Provided records:
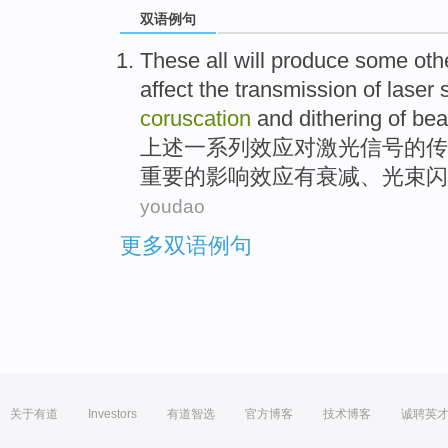
双语例句
These all
will
produce
some oth
affect
the
transmission
of
laser
coruscation
and
dithering
of
be
上述
一系列
效应
对
激光
信号
的
传
重要的影响效应有
衰减
、
光束
闪
youdao
更多双语例句
关于有道
Investors
有道智选
官方博客
技术博客
诚聘英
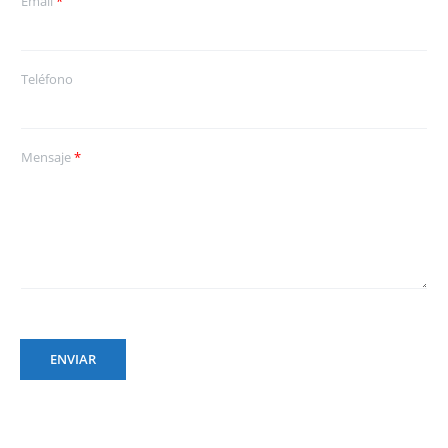
Email
*
Teléfono
Mensaje
*
ENVIAR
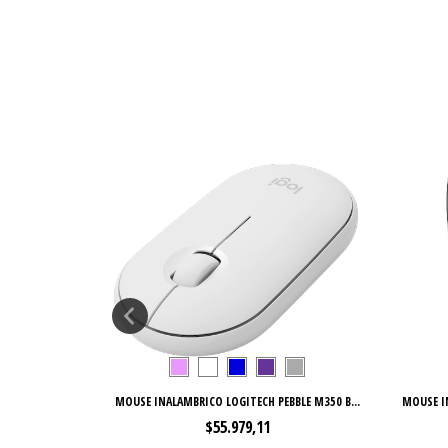
 DPI 6 BOT...
MOUSE INALAMBRICO LOGITECH PEBBLE M350 B...
MOUSE I
$55.979,11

Your instructions:
When a line of the entries contains the word "MOUSE", it counts toward the total; reply with that total alone.

Written reply:
2